Still, Wright is optimistic. “From my personal standpoint, I think there is enough there to move forward with a charge,” he said. “But then again, I look at it from the investigative side. I’m not in the position to have to actually prosecute it. In my years of doing this, I’ve walked over there with a case that I thought was a slam dunk, and it just fell to pieces. Conversely, I’ve walked over there with a case I didn’t feel very comfortable with at all and ended up getting a conviction on it. It’s hard to say, especially with a jury trial. You never know what 12 men and women are going to think.”

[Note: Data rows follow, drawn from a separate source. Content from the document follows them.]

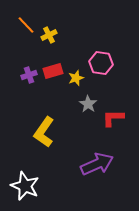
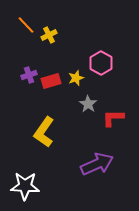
pink hexagon: rotated 20 degrees clockwise
red rectangle: moved 2 px left, 10 px down
white star: rotated 20 degrees counterclockwise
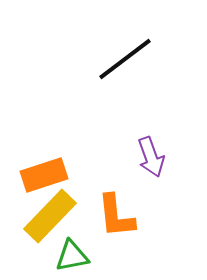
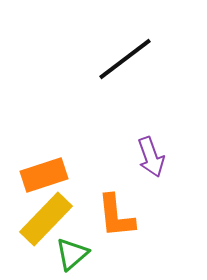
yellow rectangle: moved 4 px left, 3 px down
green triangle: moved 2 px up; rotated 30 degrees counterclockwise
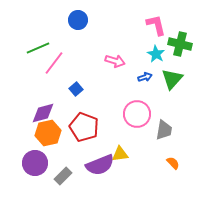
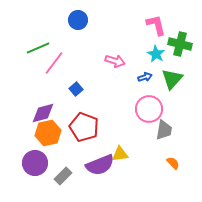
pink circle: moved 12 px right, 5 px up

EDITOR’S NOTE: Just after press time for this story, we received a call from Garland County Prosecutor Steve Oliver. Oliver said he is in receipt of the investigative file in the case and is in the process of reviewing it. Asked if it looks like he has enough information to charge someone in the Natzke murder, Oliver said: “I haven’t decided yet, but we’re going to charge somebody, it looks like.” Oliver couldn’t say more, but encouraged the reporter to check back with him at two week intervals.

CORRECTION: a previous version of this story said that a week and a half after Natzke and Kevin Duck met, Duck moved into Natzke’s house. Doris Smith called to clarify that Duck actually moved into Natzke’s house around 10 days before she was murdered. The error was due to a confused transcription. We regret this error.